YOUR TASK: Produce a verbatim transcription of the entries, with all pictures omitted.

[Transcribed page contents]
--- START ---

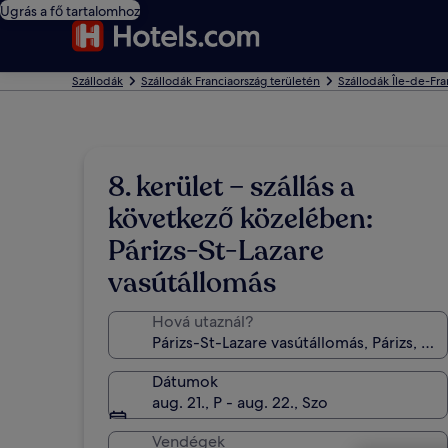
Ugrás a fő tartalomhoz
Szállodák
Szállodák Franciaország területén
Szállodák Île-de-Fra
8. kerület – szállás a
következő közelében:
Párizs-St-Lazare
vasútállomás
Hová utaznál?
Dátumok
aug. 21., P - aug. 22., Szo
Vendégek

--- END ---

SOLVED PROBLEM:
Ugrás a fő tartalomhoz
Szállodák
Szállodák Franciaország területén
Szállodák Île-de-Fra
8. kerület – szállás a
következő közelében:
Párizs-St-Lazare
vasútállomás
Hová utaznál?
Dátumok
aug. 21., P - aug. 22., Szo
Vendégek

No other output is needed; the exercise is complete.